Our last conversation, however, caused what seems to be a final break in our relationship. I do not know if it will be lasting. We kept in touch after the termination of her therapy and I continued to receive the most beautiful Christmas cards from her, always with the theme of the dove of peace. Last year she called relatively late one night and related a long story of an incident at work in which someone smeared feces on the bathroom wall. Her supervisor developed elaborate plans to prevent another such occurrence and to determine the identity of the perpetrator, and Bridgitte thought the whole incident silly and reminiscent of her state hospital days. She was making the point that there is plenty of craziness outside of state hospitals and in other persons beside herself. After a while, I said it was late and I was tired and not very interested in the gory details, and she hung up. We could easily call this a failure of empathy on my part, but I no longer considered myself her therapist. I was only a friend now, and I had my limits. Freud said that when the transferences are all worked through, what should remain is a cordial human relationship. I wrote her several letters apologizing for my curtness, excusing myself because of fatigue and the late hour, but she never wrote back, never called again and I've missed the Christmas card with the dove.

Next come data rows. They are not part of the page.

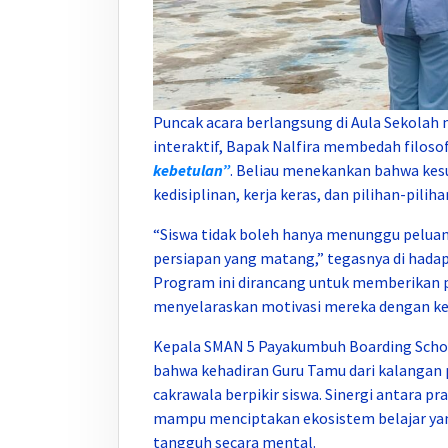
Puncak acara berlangsung di Aula Sekolah 
interaktif, Bapak Nalfira membedah filosof
kebetulan”
. Beliau menekankan bahwa kes
kedisiplinan, kerja keras, dan pilihan-piliha
“Siswa tidak boleh hanya menunggu peluan
persiapan yang matang,” tegasnya di hada
Program ini dirancang untuk memberikan pe
menyelaraskan motivasi mereka dengan ke
Kepala SMAN 5 Payakumbuh Boarding School
bahwa kehadiran Guru Tamu dari kalangan
cakrawala berpikir siswa. Sinergi antara pr
mampu menciptakan ekosistem belajar yang
tangguh secara mental.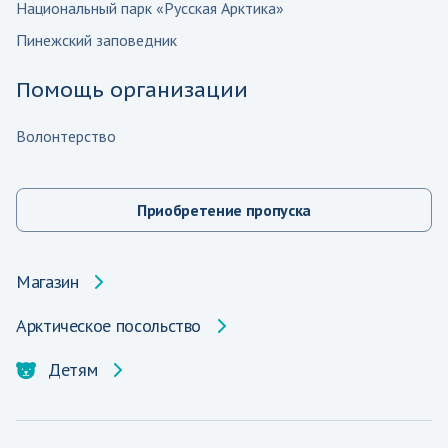
Национальный парк «Русская Арктика»
Пинежский заповедник
Помощь организации
Волонтерство
Приобретение пропуска
Магазин
Арктическое посольство
Детям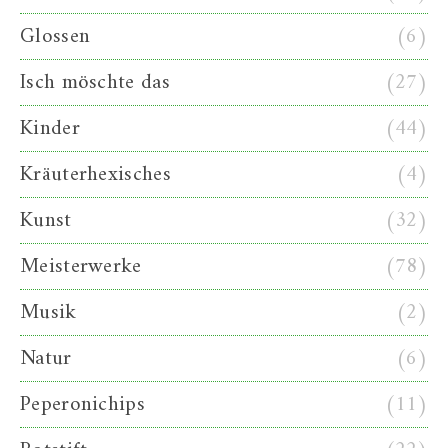
Glossen
(6)
Isch möschte das
(27)
Kinder
(44)
Kräuterhexisches
(4)
Kunst
(32)
Meisterwerke
(78)
Musik
(2)
Natur
(6)
Peperonichips
(11)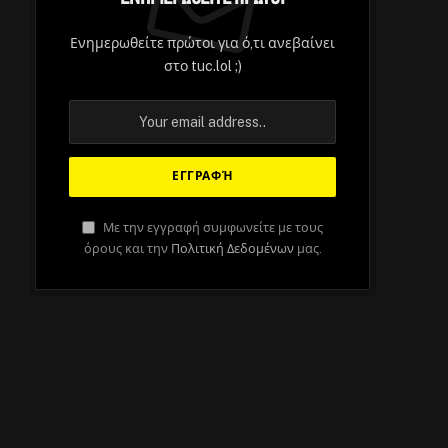
Ενημερωθείτε πρώτοι για ό,τι ανεβαίνει
στο tuc.lol ;)
Με την εγγραφή συμφωνείτε με τους
όρους και την
Πολιτική Δεδομένων
μας.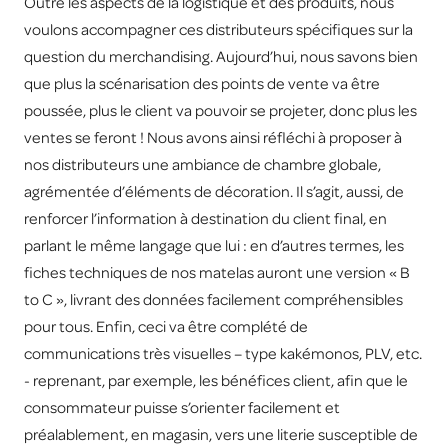
Outre les aspects de la logistique et des produits, nous
voulons accompagner ces distributeurs spécifiques sur la
question du merchandising. Aujourd’hui, nous savons bien
que plus la scénarisation des points de vente va être
poussée, plus le client va pouvoir se projeter, donc plus les
ventes se feront ! Nous avons ainsi réfléchi à proposer à
nos distributeurs une ambiance de chambre globale,
agrémentée d’éléments de décoration. Il s’agit, aussi, de
renforcer l’information à destination du client final, en
parlant le même langage que lui : en d’autres termes, les
fiches techniques de nos matelas auront une version « B
to C », livrant des données facilement compréhensibles
pour tous. Enfin, ceci va être complété de
communications très visuelles – type kakémonos, PLV, etc.
- reprenant, par exemple, les bénéfices client, afin que le
consommateur puisse s’orienter facilement et
préalablement, en magasin, vers une literie susceptible de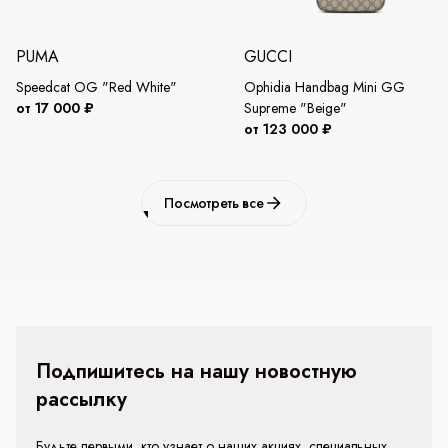
PUMA
GUCCI
Speedcat OG "Red White"
Ophidia Handbag Mini GG
от 17 000 ₽
Supreme "Beige"
от 123 000 ₽
Посмотреть все
Подпишитесь на нашу новостную
рассылку
Будьте первыми, кто узнает о наших акциях, специальных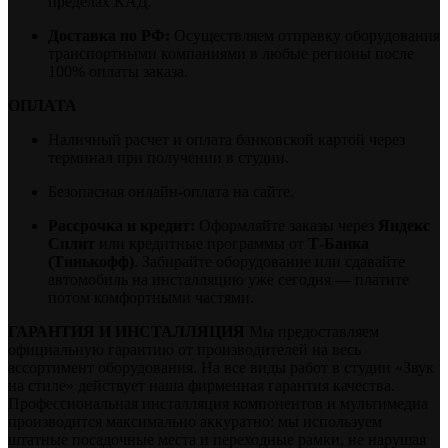
пределах КАД.
Доставка по РФ:
Осуществляем отправку оборудования
транспортными компаниями в любые регионы после
100% оплаты заказа.
ОПЛАТА
Наличный расчет и оплата банковской картой через
терминал при получении в студии.
Безопасная онлайн-оплата на сайте.
Рассрочка и кредит:
Оформляйте заказы через
Яндекс
Сплит
или кредитные программы от
Т-Банка
(Тинькофф)
. Забирайте оборудование или сдавайте
автомобиль на инсталляцию уже сегодня — платите
потом комфортными частями.
ГАРАНТИЯ И ИНСТАЛЛЯЦИЯ
Мы предоставляем
официальную гарантию от производителей на весь
ассортимент оборудования. На все виды работ в студии «Звук
на стиле» действует наша фирменная гарантия качества.
Профессиональная инсталляция компонентов и мультимедиа
производится максимально аккуратно: мы используем
штатные посадочные места и переходные рамки, не нарушая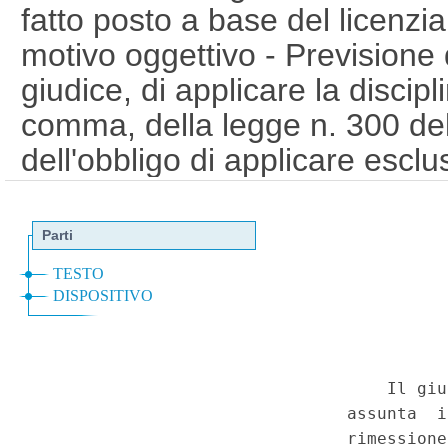
fatto posto a base del licenzi
motivo oggettivo - Previsione de
giudice, di applicare la discipli
comma, della legge n. 300 de
dell'obbligo di applicare esclu
reintegrazione nel posto di l
1970, n. 300 (Norme sulla tutel
lavoratori, della liberta' sindac
nei luoghi di lavoro e norme s
settimo comma. (20C00172)
Corte Costituzionale n.36 del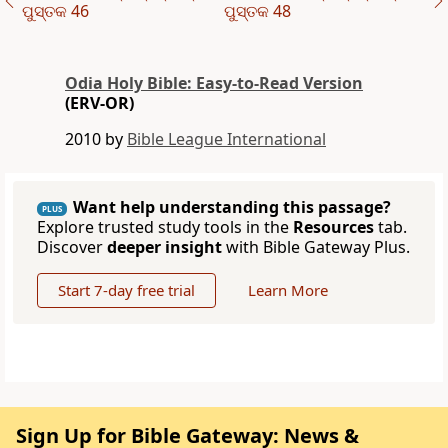
ପୁସ୍ତକ 46
ପୁସ୍ତକ 48
Odia Holy Bible: Easy-to-Read Version
(ERV-OR)
2010 by
Bible League International
Want help understanding this passage?
PLUS
Explore trusted study tools in the
Resources
tab.
Discover
deeper insight
with Bible Gateway Plus.
Start 7-day free trial
Learn More
Sign Up for Bible Gateway: News &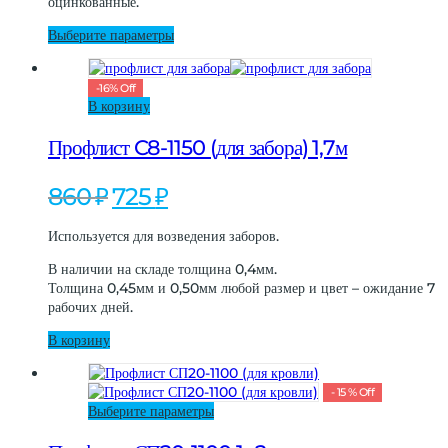
оцинкованные.
странице
000 ₽
товара.
Этот
Выберите параметры
товар
имеет
-
16
%
Off
несколько
В корзину
вариаций.
Опции
Профлист C8-1150 (для забора) 1,7м
можно
выбрать
на
Первоначальная
Текущая
860
₽
725
₽
странице
цена
цена:
товара.
составляла
725 ₽.
Используется для возведения заборов.
860 ₽.
В наличии на складе толщина 0,4мм.
Толщина 0,45мм и 0,50мм любой размер и цвет – ожидание 7
рабочих дней.
В корзину
-
15
%
Off
Этот
Выберите параметры
товар
имеет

I think I am relegated, finally, to the status of a normal, 'regular' fallible person, and so can be dismissed, discarded, rejected. Bridgitte is now fully autonomous and separate, and, I trust, going her own way with more pleasure, less pain than before. I was a source of pain and she could leave me. It is gratifying to accept her growth and separateness, but I miss her. I don't think I could now enter into a relationship like this again; such a relationship is for beginning psychiatric residents to explore, to learn and to hone their therapeutic interpersonal skills. It is a shame that young psychiatrists in training are no longer encouraged to embark on such journeys.
Victor Bloom, M.D. is Clinical Associate Professor, Department of Psychiatry, Wayne State University School of Medicine and Lecturer in Psychoanalytic Psychotherapy at the University Psychiatric Center, Detroit, MI.